Sensitivities of Stratospheric Transport to Tropical Sea Surface Temperature (SST) Warming in an Idealized Aqua-planet Model

Tropical sea surface temperatures (SSTs) can impact stratospheric transport at different time scales. In this study, the sensitivities of the stratospheric transport to different patterns of tropical SST warming are investigated in an idealized aqua-planet model. The stratospheric transport is quantified with three metrics: the residual mean meridional circulation, the equivalent length of isentropic mixing and the stratospheric Age of Air (AOA). Among the metrics, the stratospheric AOA can be altered by the change of the residual mean circulation or isentropic mixing.

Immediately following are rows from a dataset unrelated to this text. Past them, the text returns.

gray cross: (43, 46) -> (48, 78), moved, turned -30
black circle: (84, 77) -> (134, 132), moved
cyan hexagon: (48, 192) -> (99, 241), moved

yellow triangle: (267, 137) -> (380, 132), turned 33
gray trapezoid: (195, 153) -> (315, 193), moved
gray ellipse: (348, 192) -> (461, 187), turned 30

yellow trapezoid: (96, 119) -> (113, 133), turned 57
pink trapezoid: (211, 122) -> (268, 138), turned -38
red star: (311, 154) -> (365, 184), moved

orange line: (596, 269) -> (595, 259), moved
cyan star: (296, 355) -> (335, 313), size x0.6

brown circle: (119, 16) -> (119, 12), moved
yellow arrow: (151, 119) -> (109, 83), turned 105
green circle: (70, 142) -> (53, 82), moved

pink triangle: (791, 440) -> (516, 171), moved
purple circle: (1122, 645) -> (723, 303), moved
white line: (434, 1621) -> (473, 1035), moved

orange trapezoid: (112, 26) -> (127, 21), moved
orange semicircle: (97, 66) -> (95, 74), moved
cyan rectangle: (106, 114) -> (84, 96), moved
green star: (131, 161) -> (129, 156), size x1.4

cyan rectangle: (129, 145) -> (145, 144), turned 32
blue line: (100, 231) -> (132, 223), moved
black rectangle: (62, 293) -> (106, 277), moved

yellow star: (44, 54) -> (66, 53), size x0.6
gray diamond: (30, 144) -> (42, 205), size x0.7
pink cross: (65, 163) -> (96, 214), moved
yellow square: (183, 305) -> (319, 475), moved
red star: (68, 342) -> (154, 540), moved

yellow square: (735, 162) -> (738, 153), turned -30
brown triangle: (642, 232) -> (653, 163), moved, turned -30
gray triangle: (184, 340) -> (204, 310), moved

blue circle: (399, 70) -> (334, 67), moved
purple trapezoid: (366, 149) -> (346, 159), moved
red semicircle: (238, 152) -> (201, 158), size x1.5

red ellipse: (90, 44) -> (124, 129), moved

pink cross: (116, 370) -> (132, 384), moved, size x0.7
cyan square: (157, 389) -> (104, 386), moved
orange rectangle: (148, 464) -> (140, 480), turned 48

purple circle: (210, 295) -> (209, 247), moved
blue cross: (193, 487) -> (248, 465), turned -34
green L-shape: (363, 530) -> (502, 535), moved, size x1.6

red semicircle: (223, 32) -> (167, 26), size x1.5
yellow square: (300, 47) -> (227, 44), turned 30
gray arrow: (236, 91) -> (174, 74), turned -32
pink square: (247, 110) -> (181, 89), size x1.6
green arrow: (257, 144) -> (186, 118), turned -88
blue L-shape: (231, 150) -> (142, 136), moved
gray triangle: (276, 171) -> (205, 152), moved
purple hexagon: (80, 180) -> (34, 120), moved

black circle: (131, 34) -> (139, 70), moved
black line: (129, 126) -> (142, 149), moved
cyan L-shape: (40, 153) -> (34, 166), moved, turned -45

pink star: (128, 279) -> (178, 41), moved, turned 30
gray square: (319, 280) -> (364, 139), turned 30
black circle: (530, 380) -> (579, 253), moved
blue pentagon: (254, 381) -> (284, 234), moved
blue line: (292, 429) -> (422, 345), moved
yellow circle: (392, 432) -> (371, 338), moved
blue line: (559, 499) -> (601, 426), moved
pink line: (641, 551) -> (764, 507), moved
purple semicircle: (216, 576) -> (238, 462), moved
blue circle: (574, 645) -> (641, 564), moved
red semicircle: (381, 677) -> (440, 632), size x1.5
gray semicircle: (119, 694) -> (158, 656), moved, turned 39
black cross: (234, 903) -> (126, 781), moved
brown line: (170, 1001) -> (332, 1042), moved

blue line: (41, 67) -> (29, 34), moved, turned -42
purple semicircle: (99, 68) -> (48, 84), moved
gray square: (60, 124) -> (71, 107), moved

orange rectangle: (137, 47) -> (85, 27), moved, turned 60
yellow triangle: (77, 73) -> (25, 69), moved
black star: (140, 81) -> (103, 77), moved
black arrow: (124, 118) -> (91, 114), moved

In response to a localized SST warming at the equator, the tropical upwelling branch of the Brewer-Dobson Circulation (BDC) is accelerated, and the isentropic mixing is enhanced in the lower troposphere near the subtropical jet. These changes are accompanied by a decrease of the AOA in the middle and high latitude stratosphere. When the latitude of the SST warming center is gradually shifted towards the subtropics, the responses of all the metrics are reduced in amplitude but with a similar structure. By contrast, when the zonal span of the equatorial SST heating is gradually broadened, the subtropical jet experiences a transition from a decelerated jet due to SST-forced tropical waves to an accelerated jet associated with increased meridional temperature gradient. Zonal wind in mid-latitude lower stratosphere varies similarly. These transitions of zonal flows alter the pattern of wave propagation in the lower stratosphere, leading to a dramatic change in the residual circulation from a shallow lower stratospheric response to a deep one. For all the experiments collectively, the AOA along the trajectory of BDC is correlated with the strength of the tropical upwelling, whereas the AOA near the subtropical jet is correlated with the strength of local isentropic mixing.